Executive Offers $8 Billion Remedy for Midwest Rail Logjam
Proposed 280-mile bypass faces opposition from landowners, financing hurdles
A software industry veteran is taking on one of the toughest problems facing the U.S. railroad industry: the chronic traffic bottleneck surrounding Chicago that can take more than a day for freight trains to move through.
Frank Patton, 73 years old and chairman of fledgling Great Lakes Basin Transportation Inc., wants to build a privately-financed rail route through Illinois, Wisconsin and Indiana that would allow trains to loop around the congested rail hub.
Mr. Patton’s proposed 280-mile line would reduce the about 30-hour train travel times through Chicago to eight or 10 hours. It would take about five years to permit and build and cost $8 billion, he said, monies that eventually would be paid off by user fees from the six major North American railroads the line intends to serve.
Its hurdles are many. Great Lakes Basin Transportation still has to assemble financing and obtain regulatory and environmental approvals. And the plan faces opposition from affected landowners and a so-far cool reception from railroads, which are pushing their own plan to dislodge the Chicago rail logjam.
But Mr. Patton is undaunted. “Anybody who looks at the projections for a 60% increase in traffic by 2040, they know something has to happen,” he said. “The Chicago terminal is one snowstorm away from disaster.” He is moving quickly to get regulators’ approval and to line up financing.

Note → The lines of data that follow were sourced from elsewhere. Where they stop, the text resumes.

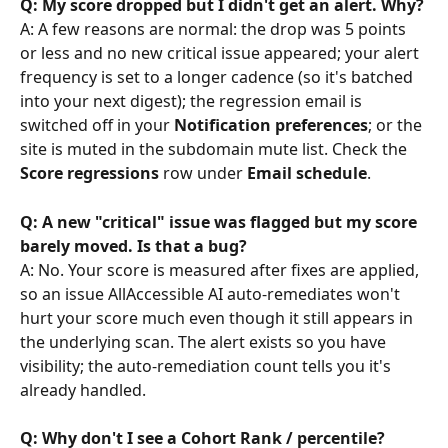
Q: My score dropped but I didn't get an alert. Why?
A: A few reasons are normal: the drop was 5 points 
or less and no new critical issue appeared; your alert 
frequency is set to a longer cadence (so it's batched 
into your next digest); the regression email is 
switched off in your 
Notification preferences
; or the 
site is muted in the subdomain mute list. Check the 
Score regressions
 row under 
Email schedule
.
Q: A new "critical" issue was flagged but my score 
barely moved. Is that a bug?
A: No. Your score is measured after fixes are applied, 
so an issue AllAccessible AI auto-remediates won't 
hurt your score much even though it still appears in 
the underlying scan. The alert exists so you have 
visibility; the auto-remediation count tells you it's 
already handled.
Q: Why don't I see a Cohort Rank / percentile?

Mr. Patton, who owned and managed Portfolio Dynamics, a financial services software company for 30 years, became interested in railroading about six years ago while volunteering for a Chicago civic and cultural advocacy group. He and a group of former railroad executives started the initial regulatory approvals process for building a railroad. The team met with the U.S. Surface Transportation Board in September, then submitted a revised plan.
Last week regulators began conducting public hearings to gather information on the proposed project, which requires federal approval following an in-depth environmental impact study that allows communities to voice concerns about noise and disruption and potential damage to wildlife and water.
Railroad Remedy
Great Lakes Basin Transportation wants to build a privately financed rail route that would allow trains to loop around Chicago, a congested rail hub.
Source: the company
The project’s scope is “so large, and it has the potential to affect so many people, we thought it was important to get out there and let them know very quickly,” said Victoria Rutson, director of the Surface Transportation Board’s office of environmental analysis.
Mr. Patton is still working to secure financing. That shouldn’t be a problem because of the cost-reduction benefits, he says. “The margins are just so thin [on freight shipped by rail] that cutting distribution costs through Chicago would be significant,” he says.
‘Nobody is going to willingly give up ground.’
Opponents are organizing, too. People living along the proposed route say they are worried the project’s maximum traffic load of 110 trains a day will expose them to relentless noise and the risk of accidental hazardous cargo spills. The proposed 200-foot-wide track right of way would restrict nearby farmers’ access to their fields and destroy drainage and crop irrigation systems, they say. Moreover, they object to a law that allows railroads to force owners to sell their land if an amicable purchase deal can’t be reached.
“We’re not just going to lay down,” said Robert Cauffman, a retired conservation officer who estimates his house near Kouts, Ind., is about 200 feet from the proposed route. “Nobody is going to willingly give up ground. You have third, fourth and fifth-generation families that farm. [The railroad] would split these farms in half.”
The major freight railroads are largely staying on the sidelines. The bypass “seems to be pretty good and a novel idea worth exploring,” says ABH Consulting railroad industry analyst Anthony Hatch. He suspects railroads are reticent to sign on in part because they find it hard to believe that a new project like this can withstand an environmental review.
‘An exceedingly expensive idea with no publicly identified funding sources. ’
A failed railroad merger may help move the project forward. Canadian Pacific Railway Ltd. earlier this month abandoned a bid for U.S. rivalNorfolk Southern Corp. One of Canadian Pacific’s arguments for the deal was the merger would ease congestion in Chicago, where a quarter of all North American train traffic either starts, stops or connects to another railroad.
Mr. Patton insists that nobody would be forced from their homes and farmers will be able to continue to work their land after he acquires the right of way. He added the railroad could make their property move valuable by expanding the potential uses to include rail-served warehouses, grain storage elevators and other developments.
Union Pacific Corp., the only major freight railroad to take a public position on the bypass, said it determined in 2014 that it is “not interested in moving forward with a discussion on the Great Lakes Basin Railroad’s bypass project—an exceedingly expensive idea with no publicly identified funding sources.”
Some don’t think the Great Lakes Basin bypass is necessary because their own infrastructure improvement projects in Chicago, known by the acronym Create, are starting to work. The decadelong program is aimed at eliminating choke points where trains are forced to stop for other trains and frequently blocked street crossings that snarl auto traffic. So far Create has shaved an average of 11 hours off the time it takes a train to get through Chicago, according to the Association of American Railroads, the railroads’ trade association.